Quiescin Sulfhydryl Oxidase 1 (QSOX1), an enzyme that is over-expressed by tumor cells in numerous cancers, has been shown to be involved in cancer invasion and metastasis. Earlier this year, Sapphire acquired exclusive license rights to a small molecule, SBI-183. SBI-183 has been proven to inhibit the enzymatic activity of QSOX1 and suppress tumor cell invasion in vitro and metastasis of MDA-MB-231 breast tumor cells in vivo. SBI-183 also suppressed human xenograft primary kidney tumor growth by 86 percent compared to controls.

Sapphire scientists have generated and tested over 90 analogs of SBI-183 and discovered that one analog, SPX-1009, was tenfold more potent than SBI-183 in suppressing tumor invasion and metastasis in vitro. Further testing revealed that SPX-1009 suppressed invasion of breast, kidney and pancreas tumor cells in 2D and 3D invasion assays at tenfold lower concentrations than the parent compound SBI-183.

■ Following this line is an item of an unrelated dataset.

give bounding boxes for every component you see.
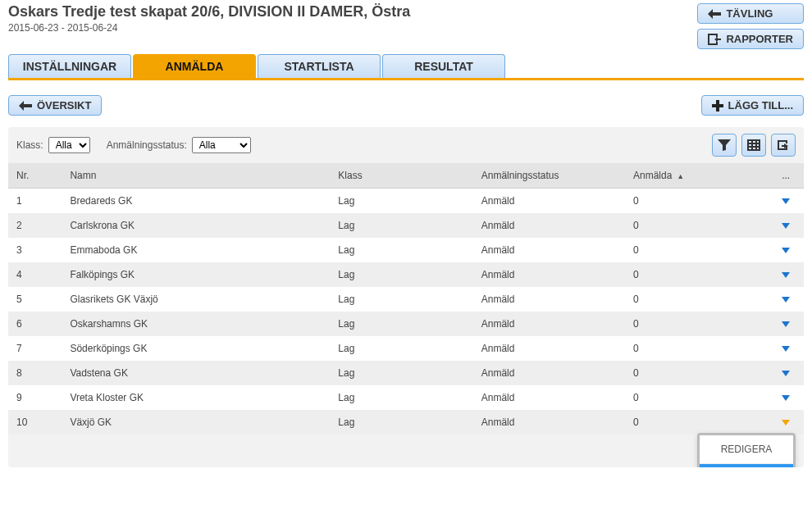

Oral and intravenous therapy (IV) formulations of SPX-1009 are being tested in pharmacokinetic animal studies to determine the optimal route of treatment.

"We are hopeful that SPX-1009 will block metastasis in patients which, after all, is what causes death in the vast majority of cancer patients," said Catalina Valencia, Chief Executive Officer of Sapphire Biotech.